Consider the air over a city to be a box 100km on a side that reaches up to an altitude of 1.0 km. THe air is blowing into the box along one of its sides with a speed of 4 m/s. Suppose an air pollutant with a reaction rate of K = 0.20/hr is emitted into the box at a total mass loading rate of 10 kg/s. Find the steady state concentration if the air in the box is assumed to be perfectly mixed.
V= 100*100*1 = 10000 km^3
Q = 4/1000*1*100 = 0.4 km^3/s
m (loading) = 10kg/s, k = 0.20/hr
1 km^3 = 10^12 L (if u want kg/L as concentration)
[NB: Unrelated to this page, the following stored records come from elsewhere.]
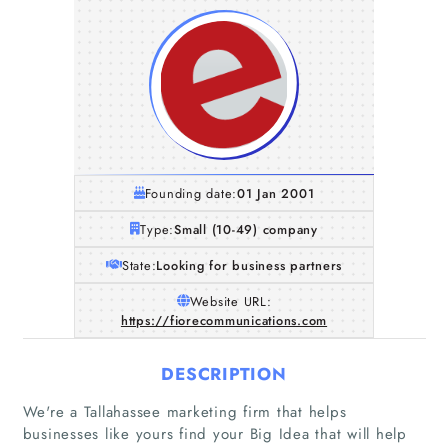
Founding date:
01 Jan 2001
Type:
Small (10-49) company
State:
Looking for business partners
Website URL:
https://fiorecommunications.com
DESCRIPTION
We're a Tallahassee marketing firm that helps
businesses like yours find your Big Idea that will help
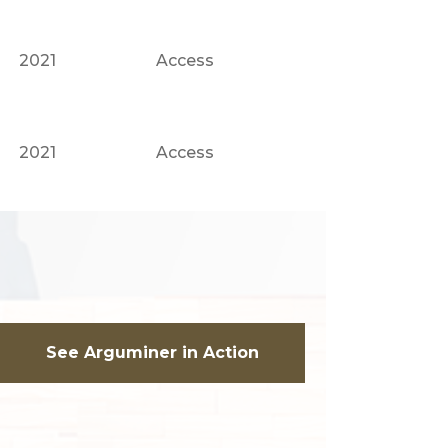
2021
Access
2021
Access
See Arguminer in Action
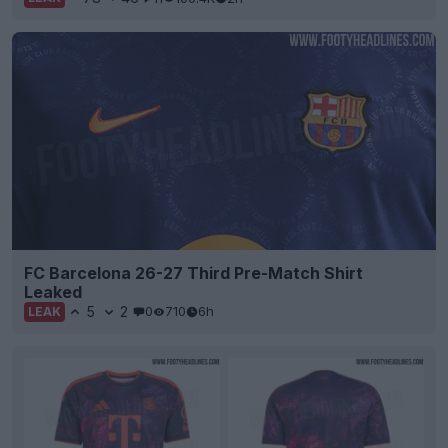
FC Barcelona 26-27 Third Pre-Match Shirt
Leaked
5
2
0
710
6h
LEAK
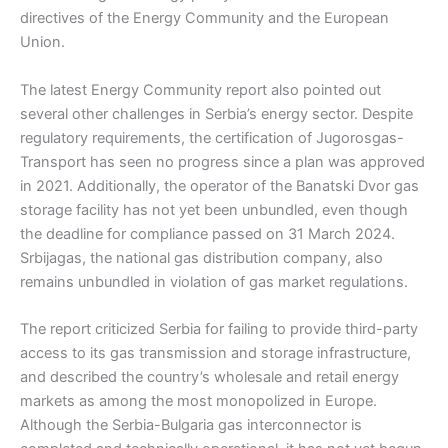
directives of the Energy Community and the European
Union.
The latest Energy Community report also pointed out
several other challenges in Serbia’s energy sector. Despite
regulatory requirements, the certification of Jugorosgas-
Transport has seen no progress since a plan was approved
in 2021. Additionally, the operator of the Banatski Dvor gas
storage facility has not yet been unbundled, even though
the deadline for compliance passed on 31 March 2024.
Srbijagas, the national gas distribution company, also
remains unbundled in violation of gas market regulations.
The report criticized Serbia for failing to provide third-party
access to its gas transmission and storage infrastructure,
and described the country’s wholesale and retail energy
markets as among the most monopolized in Europe.
Although the Serbia-Bulgaria gas interconnector is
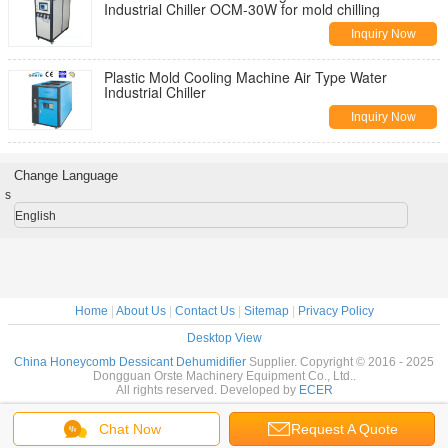
Industrial Chiller OCM-30W for mold chilling
Inquiry Now
Plastic Mold Cooling Machine Air Type Water
Industrial Chiller
Inquiry Now
Change Language
s
English
Home
|
About Us
|
Contact Us
|
Sitemap
|
Privacy Policy
Desktop View
China Honeycomb Dessicant Dehumidifier
Supplier. Copyright © 2016 - 2025
Dongguan Orste Machinery Equipment Co., Ltd..
All rights reserved. Developed by
ECER
Chat Now
Request A Quote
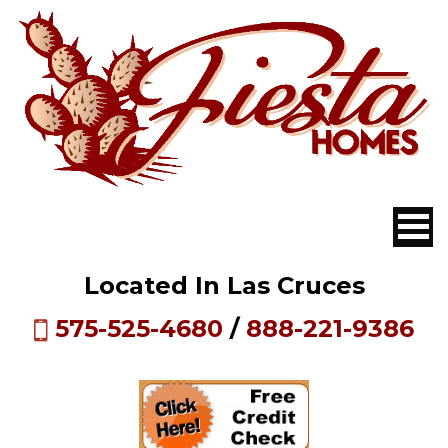
Located In Las Cruces
575-525-4680
/
888-221-9386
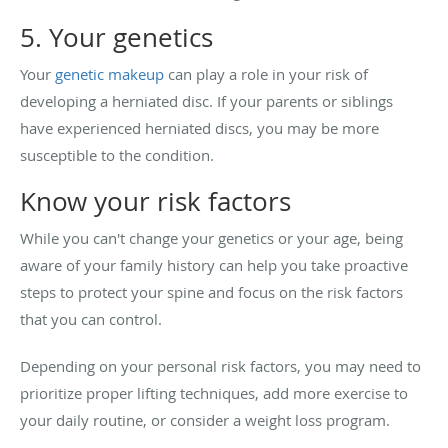
5. Your genetics
Your
genetic makeup
can play a role in your risk of
developing a herniated disc. If your parents or siblings
have experienced herniated discs, you may be more
susceptible to the condition.
Know your risk factors
While you can't change your genetics or your age, being
aware of your family history can help you take proactive
steps to protect your spine and focus on the risk factors
that you can control.
Depending on your personal risk factors, you may need to
prioritize proper lifting techniques, add more exercise to
your daily routine, or consider a weight loss program.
Cin = 10kg/s / 0.4 km^3/s = 25 kg/km^3
for CSTR: Cout = Cin/(1+k*t), t = V/Q = 25000 s or 6.94 hr
Cout = 25/(1+0.20*6.94) = 10.47 kg/km^3
Well, well, well, looks like we have a pollution problem blowing in! Let's crunch some funny numbers to find the steady state concentration of this air pollutant, shall we?
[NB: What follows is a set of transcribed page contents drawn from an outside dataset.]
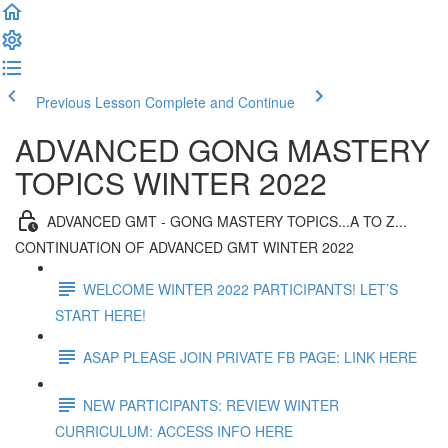
Previous Lesson
Complete and Continue
ADVANCED GONG MASTERY
TOPICS WINTER 2022
ADVANCED GMT - GONG MASTERY TOPICS...A TO Z...
CONTINUATION OF ADVANCED GMT WINTER 2022
WELCOME WINTER 2022 PARTICIPANTS! LET’S
START HERE!
ASAP PLEASE JOIN PRIVATE FB PAGE: LINK HERE
NEW PARTICIPANTS: REVIEW WINTER
CURRICULUM: ACCESS INFO HERE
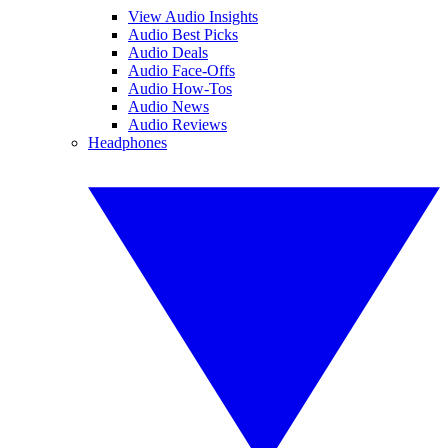
View Audio Insights
Audio Best Picks
Audio Deals
Audio Face-Offs
Audio How-Tos
Audio News
Audio Reviews
Headphones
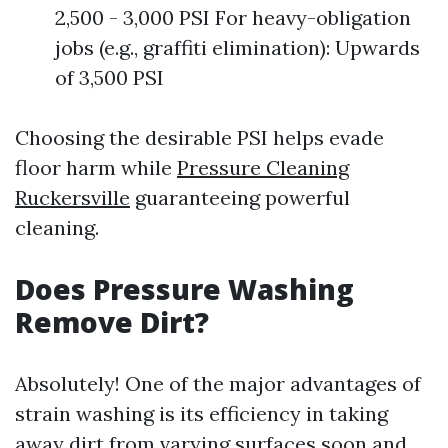
2,500 - 3,000 PSI For heavy-obligation
jobs (e.g., graffiti elimination): Upwards
of 3,500 PSI
Choosing the desirable PSI helps evade
floor harm while
Pressure Cleaning
Ruckersville
guaranteeing powerful
cleaning.
Does Pressure Washing
Remove Dirt?
Absolutely! One of the major advantages of
strain washing is its efficiency in taking
away dirt from varying surfaces soon and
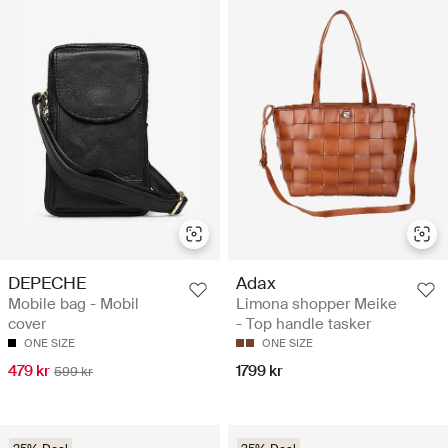
DEPECHE
Adax
Mobile bag - Mobil
Limona shopper Meike
cover
- Top handle tasker
ONE SIZE
ONE SIZE
479 kr
1799 kr
599 kr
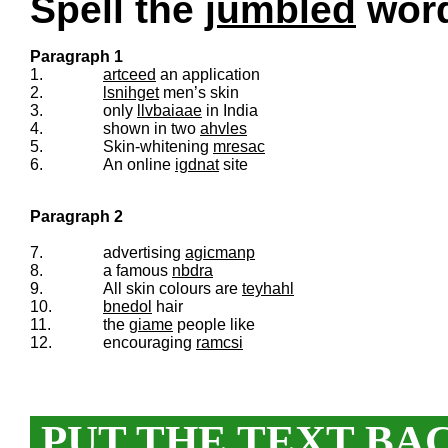
Spell the
jumbled
words
Paragraph 1
1.
artceed
an application
2.
lsnihget
men’s skin
3.
only
llvbaiaae
in India
4.
shown in two
ahvles
5.
Skin-whitening
mresac
6.
An online
igdnat
site
Paragraph 2
7.
advertising
agicmanp
8.
a famous
nbdra
9.
All skin colours are
teyhahl
10.
bnedol
hair
11.
the
giame
people like
12.
encouraging
ramcsi
PUT THE TEXT BA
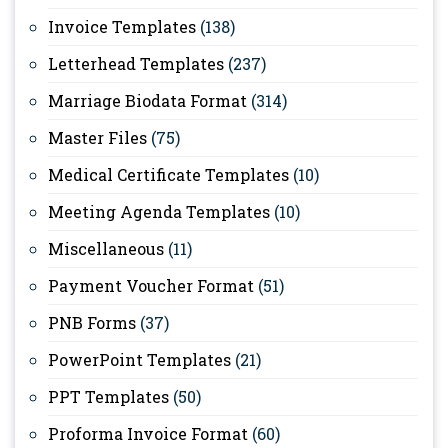
Invoice Templates
(138)
Letterhead Templates
(237)
Marriage Biodata Format
(314)
Master Files
(75)
Medical Certificate Templates
(10)
Meeting Agenda Templates
(10)
Miscellaneous
(11)
Payment Voucher Format
(51)
PNB Forms
(37)
PowerPoint Templates
(21)
PPT Templates
(50)
Proforma Invoice Format
(60)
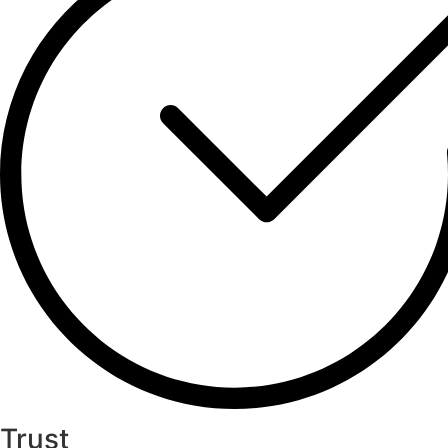
Trust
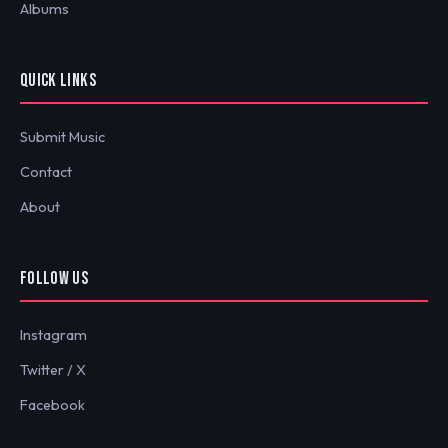
Albums
QUICK LINKS
Submit Music
Contact
About
FOLLOW US
Instagram
Twitter / X
Facebook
First, we need to find the volume of our box. With sides of 100km and an altitude of 1.0km, the volume is 100 km * 100 km * 1.0 km. But hold your breath, we need to convert that into cubic meters! 100 km * 1000 m/km * 1000 m/km * 1.0 km = 10^12 m^3. Phew, that's a big volume!
Now, let's consider the mass loading rate of this pollutant. They're spewing it in at 10 kg/s. Don't worry, it's just a number, not the smell! So, in 1 hour, that would be 10 kg/s * 3600 s/hr = 36,000 kg/hr. Time to convert that into grams, because why not? 36,000 kg/hr * 1000 g/kg = 36,000,000 g/hr. We're getting heavy here!
Since the air is perfectly mixed, the steady state concentration is the mass loading rate divided by the volume. So, that would be 36,000,000 g/hr / 10^12 m^3. Let's put that on a weight loss program and convert g/hr into g/m^3. 36,000,000 g/hr / 10^12 m^3 = 3.6 x 10^-5 g/m^3. Ta-daaa!
So, the steady state concentration of this air pollutant is 3.6 x 10^-5 g/m^3. It's not a laughing matter, though. Let's make sure we take pollution seriously and do our part to keep the air clean and fresh!
To find the steady-state concentration of the air pollutant in the box, we need to calculate the rate at which the pollutant is being removed from the box and then use that information to find the concentration.
1. Calculate the volume of air in the box:
The volume of a rectangular box is given by V = length x width x height. In this case, the length, width, and height of the box are all 100 km (since it is a cube). Convert 100 km to meters: 100 km = 100,000 meters.
So, V = (100,000) x (100,000) x (1000) = 1 x 10^15 m^3.
2. Calculate the rate at which the pollutant is being removed from the box:
The reaction rate of the pollutant, K, is given as 0.20/hr. We need to convert this to a numerical value in units of 1/s (since the rate of removal should have the same units as the rate of emission).
0.20/hr = 0.20/3600 s = 5.6x10^-5 1/s.
This means that for every molecule of pollutant present, 5.6x10^-5 molecules will be removed per second.
3. Calculate the total rate of removal:
The rate of removal is directly proportional to the concentration of the pollutant. Since the air in the box is assumed to be perfectly mixed, the concentration will be uniform throughout the entire volume of the box.
Therefore, the total rate of removal can be calculated as:
Total rate of removal = Concentration x rate at which the pollutant is removed per molecule.
Since we want to find the steady-state concentration, the total rate of removal should be equal to the rate at which the pollutant is emitted into the box.
4. Calculate the steady-state concentration:
Total rate of removal = Rate at which the pollutant is emitted into the box.
Concentration x rate of removal per molecule = Mass loading rate.
Concentration x (5.6x10^-5 1/s) = 10 kg/s.
To find the concentration, divide the mass loading rate by the rate of removal per molecule:
Concentration = Mass loading rate / (rate of removal per molecule).
Concentration = 10 kg/s / (5.6x10^-5 1/s) = 1.79x10^5 kg/m^3.
Therefore, the steady-state concentration of the air pollutant in the box is 1.79x10^5 kg/m^3.